There are few pantomimes that have the distinct magic of Bradford Alhambra’s annual festive extravaganza. Yet again Billy Pearce polishes his crown as panto king – this year taking to the stage as the lovable Wishee Washee in Aladdin.
The show has a great plot that ploughs ahead with pace and plenty of humour (written with an expert flair by Alan McHugh). Evil Abanazar will stop at nothing to steal the magic lamp from Aladdin to grant his own evil wishes – and our crew of heroes must stop him before it’s too late!
With a range of jokes set to please all types of audience members, from physical humour lovers to the sarcastic, witty or random, Billy Pearce brings the house down. Without his presence on stage, the show doesn’t quite feel in safe hands. Though Christopher Biggins is fun and frivolous as the camp dame Widow Twankey, he doesn’t have a commanding enough presence to get the audience really engaged.
Sarah Goggin as Princess Jasmine is sweet, though the unrealistic sword fight between her and her captor, Abanazar (played by Dvid O’Mahony with just the right tone for a love-to-hate pantomime villain) is a weak attempt at championing feminism. Let’s save that conversation for another day.
The real heroine of the piece is Emily Beth Harrington as the mythical guardian Scheherazade. Her voice is seriously West End impressive and she plays the role with sincerity and mystique.
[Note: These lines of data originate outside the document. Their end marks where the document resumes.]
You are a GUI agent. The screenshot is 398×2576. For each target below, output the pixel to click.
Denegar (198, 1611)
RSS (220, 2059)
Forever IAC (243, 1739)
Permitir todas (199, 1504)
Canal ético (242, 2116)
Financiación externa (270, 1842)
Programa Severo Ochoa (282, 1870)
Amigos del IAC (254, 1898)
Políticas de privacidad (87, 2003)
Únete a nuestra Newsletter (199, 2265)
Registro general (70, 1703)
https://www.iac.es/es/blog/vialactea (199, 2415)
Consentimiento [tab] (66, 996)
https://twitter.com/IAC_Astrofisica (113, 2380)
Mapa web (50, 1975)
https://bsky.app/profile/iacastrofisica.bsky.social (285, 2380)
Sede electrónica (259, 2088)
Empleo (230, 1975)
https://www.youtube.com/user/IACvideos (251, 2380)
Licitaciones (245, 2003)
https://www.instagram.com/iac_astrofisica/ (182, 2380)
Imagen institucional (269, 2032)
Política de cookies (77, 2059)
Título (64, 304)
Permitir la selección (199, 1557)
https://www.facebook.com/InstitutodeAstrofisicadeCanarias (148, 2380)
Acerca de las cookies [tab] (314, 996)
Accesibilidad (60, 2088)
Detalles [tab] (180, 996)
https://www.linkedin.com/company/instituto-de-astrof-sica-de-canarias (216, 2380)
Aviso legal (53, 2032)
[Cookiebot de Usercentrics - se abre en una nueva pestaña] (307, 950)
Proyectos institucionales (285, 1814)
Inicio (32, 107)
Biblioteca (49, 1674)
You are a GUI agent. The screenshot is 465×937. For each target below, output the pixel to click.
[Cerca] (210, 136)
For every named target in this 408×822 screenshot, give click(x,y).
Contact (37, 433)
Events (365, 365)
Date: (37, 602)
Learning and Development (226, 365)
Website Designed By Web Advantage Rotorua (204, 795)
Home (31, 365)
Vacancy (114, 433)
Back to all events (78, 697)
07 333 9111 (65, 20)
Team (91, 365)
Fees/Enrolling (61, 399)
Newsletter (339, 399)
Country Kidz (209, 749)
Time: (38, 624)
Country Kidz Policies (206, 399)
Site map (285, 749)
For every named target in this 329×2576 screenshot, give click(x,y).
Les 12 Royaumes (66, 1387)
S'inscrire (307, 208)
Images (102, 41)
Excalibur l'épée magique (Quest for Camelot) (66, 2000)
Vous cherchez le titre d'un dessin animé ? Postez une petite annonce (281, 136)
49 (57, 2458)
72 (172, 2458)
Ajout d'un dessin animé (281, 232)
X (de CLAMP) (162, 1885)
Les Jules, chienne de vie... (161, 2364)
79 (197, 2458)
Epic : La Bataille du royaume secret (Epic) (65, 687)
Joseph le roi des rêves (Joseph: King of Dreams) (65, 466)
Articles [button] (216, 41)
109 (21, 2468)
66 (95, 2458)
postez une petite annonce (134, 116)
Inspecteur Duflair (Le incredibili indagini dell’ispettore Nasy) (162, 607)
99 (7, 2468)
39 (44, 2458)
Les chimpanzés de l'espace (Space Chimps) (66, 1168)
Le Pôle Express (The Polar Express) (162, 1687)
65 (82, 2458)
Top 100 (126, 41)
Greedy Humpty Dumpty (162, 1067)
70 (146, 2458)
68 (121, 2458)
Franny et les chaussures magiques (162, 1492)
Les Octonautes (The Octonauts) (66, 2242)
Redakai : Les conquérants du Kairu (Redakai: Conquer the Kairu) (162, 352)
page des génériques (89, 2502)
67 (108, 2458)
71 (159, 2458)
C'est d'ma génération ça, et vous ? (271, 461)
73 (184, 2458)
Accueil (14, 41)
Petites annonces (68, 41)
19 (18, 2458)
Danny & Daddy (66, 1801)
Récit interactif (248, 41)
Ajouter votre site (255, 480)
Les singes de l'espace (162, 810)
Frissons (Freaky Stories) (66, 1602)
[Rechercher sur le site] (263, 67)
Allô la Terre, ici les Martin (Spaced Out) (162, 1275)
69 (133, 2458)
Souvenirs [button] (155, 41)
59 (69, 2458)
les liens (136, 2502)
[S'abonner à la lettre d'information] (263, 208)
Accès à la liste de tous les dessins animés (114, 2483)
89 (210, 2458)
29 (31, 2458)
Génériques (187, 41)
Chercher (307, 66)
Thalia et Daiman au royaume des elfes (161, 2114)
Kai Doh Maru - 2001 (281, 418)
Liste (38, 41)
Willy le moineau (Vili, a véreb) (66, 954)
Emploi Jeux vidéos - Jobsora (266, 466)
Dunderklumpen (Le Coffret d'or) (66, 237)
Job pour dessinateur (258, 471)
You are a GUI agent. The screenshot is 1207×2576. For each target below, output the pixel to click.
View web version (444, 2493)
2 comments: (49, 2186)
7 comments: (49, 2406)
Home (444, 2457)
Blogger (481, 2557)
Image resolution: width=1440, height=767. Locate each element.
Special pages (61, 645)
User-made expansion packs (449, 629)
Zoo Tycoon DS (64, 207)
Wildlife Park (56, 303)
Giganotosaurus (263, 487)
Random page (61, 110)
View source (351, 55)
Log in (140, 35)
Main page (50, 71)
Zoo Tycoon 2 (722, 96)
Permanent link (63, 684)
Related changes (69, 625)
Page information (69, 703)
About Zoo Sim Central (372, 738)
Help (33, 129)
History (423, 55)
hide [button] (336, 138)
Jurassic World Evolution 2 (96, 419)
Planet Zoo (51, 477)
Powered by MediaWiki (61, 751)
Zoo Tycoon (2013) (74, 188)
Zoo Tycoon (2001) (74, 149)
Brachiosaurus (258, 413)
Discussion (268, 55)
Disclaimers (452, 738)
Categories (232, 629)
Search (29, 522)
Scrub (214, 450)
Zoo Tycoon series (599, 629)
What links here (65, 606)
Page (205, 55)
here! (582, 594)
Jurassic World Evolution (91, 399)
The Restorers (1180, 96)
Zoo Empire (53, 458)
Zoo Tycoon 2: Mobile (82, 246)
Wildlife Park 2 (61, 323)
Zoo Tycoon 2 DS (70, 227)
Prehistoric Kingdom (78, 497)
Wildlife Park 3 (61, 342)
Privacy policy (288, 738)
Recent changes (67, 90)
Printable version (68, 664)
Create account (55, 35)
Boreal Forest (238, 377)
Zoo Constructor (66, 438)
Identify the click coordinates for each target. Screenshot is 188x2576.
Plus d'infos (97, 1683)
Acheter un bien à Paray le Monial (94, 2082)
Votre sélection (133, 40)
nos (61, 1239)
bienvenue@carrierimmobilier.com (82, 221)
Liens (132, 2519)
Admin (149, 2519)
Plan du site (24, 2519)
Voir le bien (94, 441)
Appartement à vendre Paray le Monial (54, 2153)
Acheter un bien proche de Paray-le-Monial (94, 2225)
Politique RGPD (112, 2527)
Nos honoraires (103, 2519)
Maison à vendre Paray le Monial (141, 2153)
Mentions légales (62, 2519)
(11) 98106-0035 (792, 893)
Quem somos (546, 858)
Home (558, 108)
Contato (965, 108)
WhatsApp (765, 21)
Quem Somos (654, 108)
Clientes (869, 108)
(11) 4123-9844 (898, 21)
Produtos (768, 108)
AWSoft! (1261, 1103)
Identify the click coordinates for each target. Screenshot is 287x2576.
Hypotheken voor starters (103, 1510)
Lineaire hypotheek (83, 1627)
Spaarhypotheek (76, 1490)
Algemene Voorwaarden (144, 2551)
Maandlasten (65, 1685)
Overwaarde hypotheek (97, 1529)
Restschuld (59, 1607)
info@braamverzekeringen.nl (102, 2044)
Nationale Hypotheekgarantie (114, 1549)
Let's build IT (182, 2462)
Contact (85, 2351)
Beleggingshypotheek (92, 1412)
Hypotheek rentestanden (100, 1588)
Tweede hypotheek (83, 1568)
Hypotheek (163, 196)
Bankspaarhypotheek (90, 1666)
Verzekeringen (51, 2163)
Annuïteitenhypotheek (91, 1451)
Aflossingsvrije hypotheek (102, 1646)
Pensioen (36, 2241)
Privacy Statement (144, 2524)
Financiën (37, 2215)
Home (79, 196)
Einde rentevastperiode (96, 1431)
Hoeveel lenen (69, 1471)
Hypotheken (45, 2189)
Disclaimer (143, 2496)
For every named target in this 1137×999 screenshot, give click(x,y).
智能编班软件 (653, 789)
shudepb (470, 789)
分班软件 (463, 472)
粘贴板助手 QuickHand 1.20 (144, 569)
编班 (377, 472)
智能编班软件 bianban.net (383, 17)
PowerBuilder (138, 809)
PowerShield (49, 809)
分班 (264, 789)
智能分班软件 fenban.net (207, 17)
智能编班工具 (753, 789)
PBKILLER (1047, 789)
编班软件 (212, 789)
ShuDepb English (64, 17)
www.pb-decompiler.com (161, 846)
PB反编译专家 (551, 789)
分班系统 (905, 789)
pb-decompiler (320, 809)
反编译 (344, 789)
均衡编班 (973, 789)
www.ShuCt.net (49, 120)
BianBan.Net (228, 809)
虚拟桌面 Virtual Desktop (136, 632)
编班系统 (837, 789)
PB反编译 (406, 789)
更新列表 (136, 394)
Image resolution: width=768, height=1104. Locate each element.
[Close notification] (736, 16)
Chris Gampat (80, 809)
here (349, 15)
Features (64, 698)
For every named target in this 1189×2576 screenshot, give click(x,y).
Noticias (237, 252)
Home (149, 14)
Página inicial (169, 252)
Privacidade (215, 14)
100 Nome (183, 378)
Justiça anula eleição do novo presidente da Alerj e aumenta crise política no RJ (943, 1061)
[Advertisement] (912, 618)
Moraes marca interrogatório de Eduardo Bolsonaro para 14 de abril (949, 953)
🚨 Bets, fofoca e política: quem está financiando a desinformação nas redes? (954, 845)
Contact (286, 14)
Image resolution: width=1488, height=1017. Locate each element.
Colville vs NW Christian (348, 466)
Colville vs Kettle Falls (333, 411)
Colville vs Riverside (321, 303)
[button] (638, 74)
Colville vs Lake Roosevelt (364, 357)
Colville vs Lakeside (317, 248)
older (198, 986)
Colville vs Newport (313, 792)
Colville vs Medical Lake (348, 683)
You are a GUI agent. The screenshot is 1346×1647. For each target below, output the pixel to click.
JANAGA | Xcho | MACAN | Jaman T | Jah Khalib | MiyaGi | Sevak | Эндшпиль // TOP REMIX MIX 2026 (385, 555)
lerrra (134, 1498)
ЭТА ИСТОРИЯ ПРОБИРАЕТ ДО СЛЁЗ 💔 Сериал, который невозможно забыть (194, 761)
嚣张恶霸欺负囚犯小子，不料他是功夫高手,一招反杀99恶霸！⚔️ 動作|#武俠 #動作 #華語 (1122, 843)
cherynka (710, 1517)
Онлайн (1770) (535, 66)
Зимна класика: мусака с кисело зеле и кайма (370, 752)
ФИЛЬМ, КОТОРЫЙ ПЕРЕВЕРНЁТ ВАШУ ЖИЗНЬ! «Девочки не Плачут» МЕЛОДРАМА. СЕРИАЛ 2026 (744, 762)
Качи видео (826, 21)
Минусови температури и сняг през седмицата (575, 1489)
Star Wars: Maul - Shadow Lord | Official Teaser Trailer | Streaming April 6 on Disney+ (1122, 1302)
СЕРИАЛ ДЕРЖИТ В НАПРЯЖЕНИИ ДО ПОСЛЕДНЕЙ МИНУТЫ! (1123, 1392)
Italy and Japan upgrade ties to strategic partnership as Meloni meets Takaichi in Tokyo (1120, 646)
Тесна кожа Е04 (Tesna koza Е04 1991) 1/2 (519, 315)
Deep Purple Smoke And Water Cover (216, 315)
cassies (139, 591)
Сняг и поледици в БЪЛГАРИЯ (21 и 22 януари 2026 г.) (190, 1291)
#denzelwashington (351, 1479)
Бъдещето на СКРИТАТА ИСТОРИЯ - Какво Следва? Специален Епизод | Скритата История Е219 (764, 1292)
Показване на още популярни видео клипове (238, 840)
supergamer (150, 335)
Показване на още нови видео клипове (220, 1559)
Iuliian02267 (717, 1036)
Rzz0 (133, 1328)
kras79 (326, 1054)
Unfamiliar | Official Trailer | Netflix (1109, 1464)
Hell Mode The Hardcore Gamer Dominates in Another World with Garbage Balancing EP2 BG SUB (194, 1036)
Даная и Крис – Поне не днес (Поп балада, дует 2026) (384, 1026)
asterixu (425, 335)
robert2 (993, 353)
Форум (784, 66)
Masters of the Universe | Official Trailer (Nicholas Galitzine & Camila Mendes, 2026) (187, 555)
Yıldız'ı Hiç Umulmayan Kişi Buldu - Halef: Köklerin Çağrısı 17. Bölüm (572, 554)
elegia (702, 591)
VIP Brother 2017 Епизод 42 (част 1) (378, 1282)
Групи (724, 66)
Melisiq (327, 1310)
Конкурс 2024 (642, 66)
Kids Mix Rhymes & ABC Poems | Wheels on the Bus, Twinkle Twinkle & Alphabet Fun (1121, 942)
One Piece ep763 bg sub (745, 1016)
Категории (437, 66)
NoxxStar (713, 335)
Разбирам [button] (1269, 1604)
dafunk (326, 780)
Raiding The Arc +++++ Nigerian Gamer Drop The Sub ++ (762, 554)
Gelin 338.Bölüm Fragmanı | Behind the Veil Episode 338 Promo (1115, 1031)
I’m not sure where the direction went wrong for our poor old Aladdin, played by Simon Webbe. Ed Curtis directs the cast superbly – with a great range of characters designed to complement one another. Webbe plays the role with a delightful range of silly over-the-top gestures and expressions – and I wonder whether I’m laughing at him or with him. It feels a little like watching a character in The Play That Goes Wrong – crafted to play the role so strangely it’s actually funny. His voice is, as expected, really lovely but I don’t know if pantoland is his hidden calling.
This production doesn’t scrape by with garish costumes and a cartoon set with a few pyrotechnics – a lazy strategy used by many theatres that somewhat cheapens the whole effect. Aladdin is all bells and whistles with countless costume changes, big cast dance numbers, impressive scenery (magic carpet? Tick), 3D adventures and all the cheesy smoke machines and flashing lights you could hope for. Many don’t agree panto is ‘real’ theatre – but this class act of a show will prove anyone wrong.
Catch this mesmerising show at Bradford Alhambra until 20th January 2019.